During the presentation of their case below, the plaintiffs called Dr. Essig, a board-certified obstetrician, who testified that Froehlich should have responded to the hospital subsequent to the administering of the Pitocin to periodically monitor Jewett's condition; that Froehlich should have performed the Cesarean section when bradycardia was first detected by the fetal monitor; that an intrauterine catheter should have been utilized by Froehlich to monitor the situation; that Froehlich departed from acceptable standards of care in his treatment of Jewett; and that Froehlich's departure from the proper standards of care was the proximate cause of Brandon's death. Essig did concede during cross-examination that the standards announced by ACOG are the minimal accepted standards for his specialty. This observation was supported by the testimony of Dr. Levine and Dr. O'Grady, expert medical witnesses called on behalf of the defendants. Moreover, while Essig did admit that the ACOG standards did not require the use of an intrauterine catheter in all cases and, further, that the Cesarean section was performed within the acceptable period of time (thirty minutes) set forth under the ACOG standards, he was adamant that the decision to perform the Cesarean section should have been made at or near the time that bradycardia was first detected by the fetal monitor and that Froehlich's delay in making that decision was a departure from acceptable standards of care. Although Levine and O'Grady disagreed with Essig's assessment of Froehlich's performance, we are convinced that the plaintiffs did, in fact, adduce evidence at trial that Froehlich departed from the acceptable standards of care in treating Jewett.
Evid.R. 703 provides that:
"The facts or data in the particular case upon which an expert bases an opinion or inference may be those perceived by him or admitted in evidence at the hearing."
"Data" is defined as "[o]rganized information generally used as the basis for an adjudication or decision" or "organized information, collected for specific purpose." Black's Law Dictionary (5 Ed.Rev.1979) 356.

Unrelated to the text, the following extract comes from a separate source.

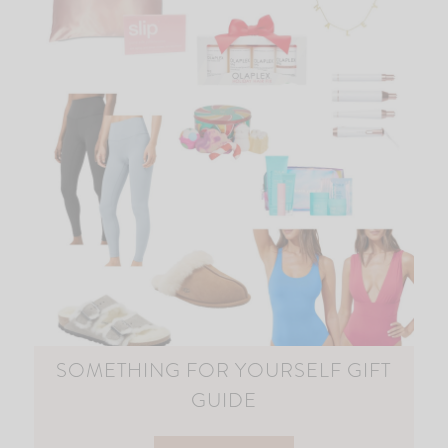
SOMETHING FOR YOURSELF GIFT
GUIDE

In the instant case, after reviewing the record, we are convinced that the neonatologist's impression that Brandon suffered from "severe birth asphyxia" was a "learned statement of an observable condition falling under the definition of `data' or organized information." See Blakeman v. Condorodis (1991), 75 Ohio App.3d 393, 599 N.E.2d 776. Moreover, the hospital records containing the statement at issue were admitted into evidence at trial. We conclude, therefore, that Essig's testimony was not violative of Evid.R. 703. Likewise, contrary to the assertions of the defendants, we are not persuaded that Essig's testimony regarding the proximate cause of Brandon's injuries was speculative or devoid of foundation. Essig testified that he had reviewed various depositions, hospital records and fetal-monitor tracings and that based upon those sources, as well as his knowledge, training and experience as a physician, he was able to conclude that there was a proximate causal relationship between Brandon's asphyxia, brain damage and subsequent death and Froehlich's departure from the proper standards of care in treating Jewett. We conclude, therefore, that the trial court did not abuse its discretion when it overruled the defendants' motion to strike Essig's testimony. State v. Finnerty (1989), 45 Ohio St.3d 104, 543 N.E.2d 1233.
Accordingly, after construing the foregoing evidence most strongly in favor of the plaintiffs, we hold that reasonable minds could not come to but one conclusion upon the evidence submitted and that the jury below should have been permitted to pass on the questions of whether Froehlich acted negligently and whether that negligence was the proximate cause of Brandon's death. Strother v. Hutchinson (1981), 67 Ohio St.2d 282, 21 O.O.3d 177, 423 N.E.2d 467.
Judgment reversed and cause remanded.
GORMAN, P.J., SHANNON and HILDEBRANDT, JJ., concur.